ROCKPORT (AP) – The Petit Manan National Wildlife Refuge Complex, which includes 87 islands off the coast of Maine, may add as many as 46 more under a 15-year plan to preserve seabird habitat.

“By going after as many of these islands as possible, we’ll protect the best habitat that’s out there,” said Brian Benedict, deputy manager of the refuge.

Benedict said he doubts that all 87 islands will come up for sale during the 15 years covered by the plan, but he hopes to acquire as many islands or easements as possible with the funds available.

Petit Manan presently consists of 4,000 aces of mainland refuge in Washington and Hancock counties, along with 46 federally owned or protected islands scattered from Smuttynose in southwestern Maine to Old Man Island to the northeast.

With input from state biologists, conservation groups and land trusts, officials from Petit Manan determined which of Maine’s 616 historic seabird islands are worthy of protection and are regarded as vulnerable.

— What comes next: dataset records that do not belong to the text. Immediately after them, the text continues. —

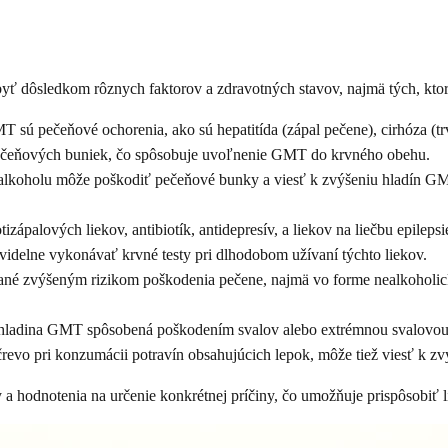
 dôsledkom rôznych faktorov a zdravotných stavov, najmä tých, ktoré
T sú pečeňové ochorenia, ako sú hepatitída (zápal pečene), cirhóza (t
 pečeňových buniek, čo spôsobuje uvoľnenie GMT do krvného obehu.
alkoholu môže poškodiť pečeňové bunky a viesť k zvýšeniu hladín GMT
rotizápalových liekov, antibiotík, antidepresív, a liekov na liečbu epi
videlne vykonávať krvné testy pri dlhodobom užívaní týchto liekov.
dzané zvýšeným rizikom poškodenia pečene, najmä vo forme nealkoholi
 hladina GMT spôsobená poškodením svalov alebo extrémnou svalovou
črevo pri konzumácii potravín obsahujúcich lepok, môže tiež viesť k 
 a hodnotenia na určenie konkrétnej príčiny, čo umožňuje prispôsobiť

After months of study, 377 islands were deemed nationally significant for wildlife, meaning that 1 percent or more of a valuable seabird species, such as the federally protected roseate tern, used the island as habitat, or that the island was a nesting area for bald eagles.

Of these, 226 islands are protected already, leaving 151 vulnerable. The 87 islands listed in the U.S. Fish and Wildlife Service’s plan are the best of the best, and they’re increasingly at risk, Benedict said.

“Many of the islands that we never considered developable in the past now have houses on them. People who have the means are finding ways,” he said.

The 87 islands under consideration would increase the size of the refuge by 154 acres.

The U.S. Fish and Wildlife Service is holding public meetings Wednesday night in Milbridge, June 8 in Augusta and June 9 in Falmouth to allow Mainers to comment on the plan.

Benedict said no islands will be taken by eminent domain. “The process is really only for willing sellers,” he said.

If the U.S. Fish and Wildlife Service’s plan is approved, six new seabird-nesting colonies also will be established during the next 15 years. Petit Manan staff and interns working in cooperation with the Audubon Society, the state and other groups now maintain nesting islands for puffins and three species of terns on six islands – Machias Seal Island, Ship Island, Matinicus Rock, Metinic Island, Petit Manan Island and Pond Island.

The six islands now harbor 98 percent of all the Atlantic puffins in America, 94 percent of the Arctic terns outside Alaska, and more than 95 percent of the nation’s federally endangered roseate terns.

“We have huge populations on our small islands,” Benedict said. “They’re very susceptible to disease outbreak, predation and food supply shortages.”

The six new islands haven’t been selected yet, but they will likely fill “geographic gaps” between existing colonies, he said.